Instructions for the task
Leave out all pictures while repeating the records exactly and completely.
* * * * *
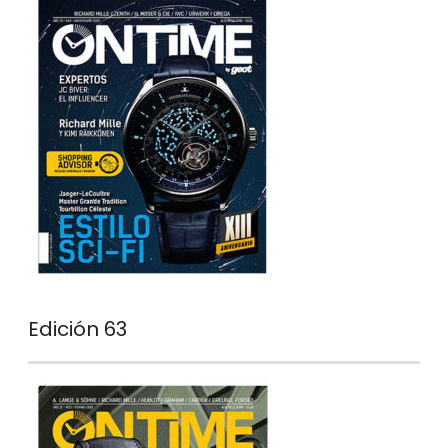
Edición 63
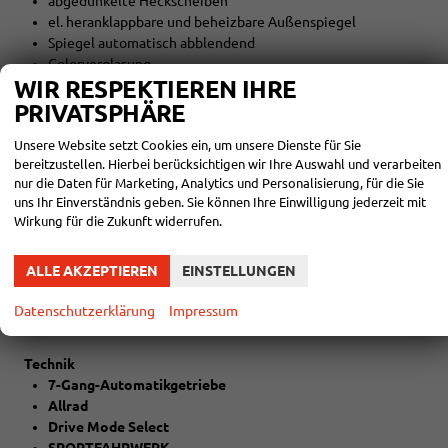
abgedunkelte Heckscheiben
el. heranklappbare und beheizbare Außenspiegel
Spiegel automatisch abblendend
Colorverglasung
WIR RESPEKTIEREN IHRE
Regensensor
PRIVATSPHÄRE
Licht und Sicht
Unsere Website setzt Cookies ein, um unsere Dienste für Sie
LED-SCHEINWERFER (VOLL)
bereitzustellen. Hierbei berücksichtigen wir Ihre Auswahl und verarbeiten
Matrix LED
nur die Daten für Marketing, Analytics und Personalisierung, für die Sie
Abbiegelicht
uns Ihr Einverständnis geben. Sie können Ihre Einwilligung jederzeit mit
LED-Tagfahrlicht
Wirkung für die Zukunft widerrufen.
LED-Heckleuchten
Lichtautomatik
ALLE AKZEPTIEREN
EINSTELLUNGEN
Coming-Home-Funktion
Leaving-Home-Funktion
Datenschutzerklärung
Impressum
Scheinwerferreinigungsanlage
Technik
7-Gang-Automatikgetriebe
Allrad
Drive Mode Select
SPORTFAHRWERK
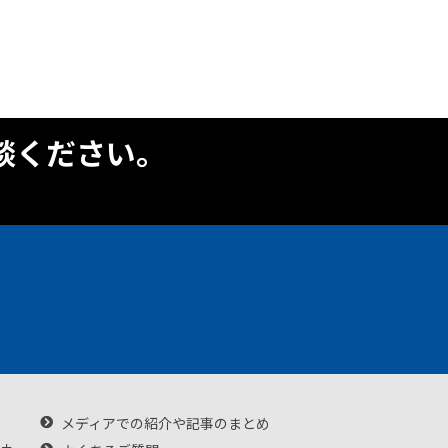
談ください。
メディアでの紹介や記事のまとめ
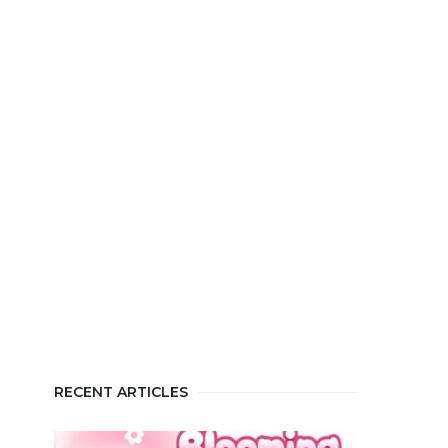
RECENT ARTICLES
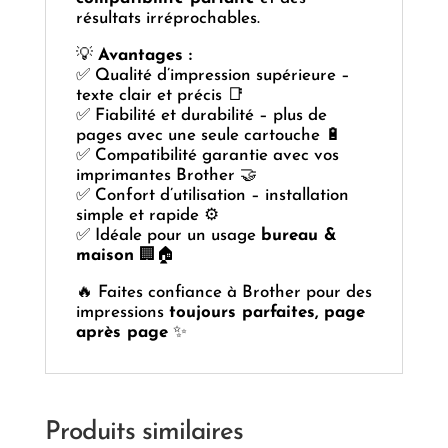
résultats irréprochables.
💡
Avantages :
✅ Qualité d’impression supérieure –
texte clair et précis 📑
✅ Fiabilité et durabilité – plus de
pages avec une seule cartouche 🔋
✅ Compatibilité garantie avec vos
imprimantes Brother 🤝
✅ Confort d’utilisation – installation
simple et rapide ⚙️
✅ Idéale pour un usage
bureau &
maison
🏢🏠
🔥 Faites confiance à Brother pour des
impressions
toujours parfaites, page
après page
✨
Produits similaires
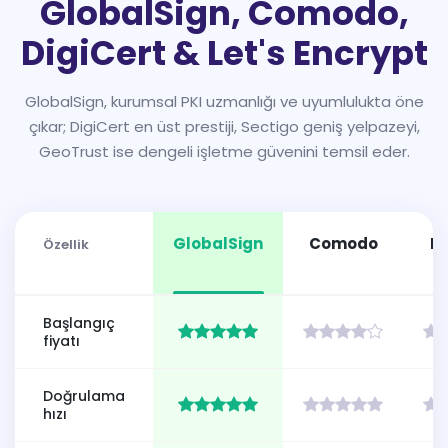
GlobalSign, Comodo,
DigiCert & Let's Encrypt
GlobalSign, kurumsal PKI uzmanlığı ve uyumlulukta öne
çıkar; DigiCert en üst prestiji, Sectigo geniş yelpazeyi,
GeoTrust ise dengeli işletme güvenini temsil eder.
GlobalSign
Comodo
Di
Özellik
Başlangıç
fiyatı
Doğrulama
hızı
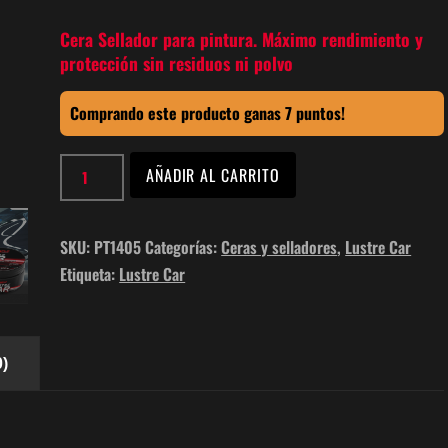
Cera Sellador para pintura. Máximo rendimiento y
protección sin residuos ni polvo
Comprando este producto ganas 7 puntos!
Cera
AÑADIR AL CARRITO
Sellador
Lustre
Car
SKU:
PT1405
Categorías:
Ceras y selladores
,
Lustre Car
Pasta
Etiqueta:
Lustre Car
200g
Marflo
PT1405
)
cantidad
* * * * *
Response
Edición 63
abgedunkelte Heckscheiben
el. heranklappbare und beheizbare Außenspiegel
Spiegel automatisch abblendend
Colorverglasung
WIR RESPEKTIEREN IHRE
Regensensor
PRIVATSPHÄRE
Licht und Sicht
Unsere Website setzt Cookies ein, um unsere Dienste für Sie
LED-SCHEINWERFER (VOLL)
bereitzustellen. Hierbei berücksichtigen wir Ihre Auswahl und verarbeiten
Matrix LED
nur die Daten für Marketing, Analytics und Personalisierung, für die Sie
Abbiegelicht
uns Ihr Einverständnis geben. Sie können Ihre Einwilligung jederzeit mit
LED-Tagfahrlicht
Wirkung für die Zukunft widerrufen.
LED-Heckleuchten
Lichtautomatik
ALLE AKZEPTIEREN
EINSTELLUNGEN
Coming-Home-Funktion
Leaving-Home-Funktion
Datenschutzerklärung
Impressum
Scheinwerferreinigungsanlage
Technik
7-Gang-Automatikgetriebe
Allrad
Drive Mode Select
SPORTFAHRWERK
談ください。
メディアでの紹介や記事のまとめ
RECENT ARTICLES
résultats irréprochables.
💡
Avantages :
✅ Qualité d’impression supérieure –
texte clair et précis 📑
✅ Fiabilité et durabilité – plus de
pages avec une seule cartouche 🔋
✅ Compatibilité garantie avec vos
imprimantes Brother 🤝
✅ Confort d’utilisation – installation
simple et rapide ⚙️
✅ Idéale pour un usage
bureau &
maison
🏢🏠
🔥 Faites confiance à Brother pour des
impressions
toujours parfaites, page
après page
✨
Produits similaires
GlobalSign, Comodo,
DigiCert & Let's Encrypt
GlobalSign, kurumsal PKI uzmanlığı ve uyumlulukta öne
çıkar; DigiCert en üst prestiji, Sectigo geniş yelpazeyi,
GeoTrust ise dengeli işletme güvenini temsil eder.
GlobalSign
Comodo
Di
Özellik
Başlangıç
fiyatı
Doğrulama
hızı
Cera Sellador para pintura. Máximo rendimiento y
protección sin residuos ni polvo
Comprando este producto ganas 7 puntos!
Cera
AÑADIR AL CARRITO
Sellador
Lustre
Car
SKU:
PT1405
Categorías:
Ceras y selladores
,
Lustre Car
Pasta
Etiqueta:
Lustre Car
200g
Marflo
PT1405
)
cantidad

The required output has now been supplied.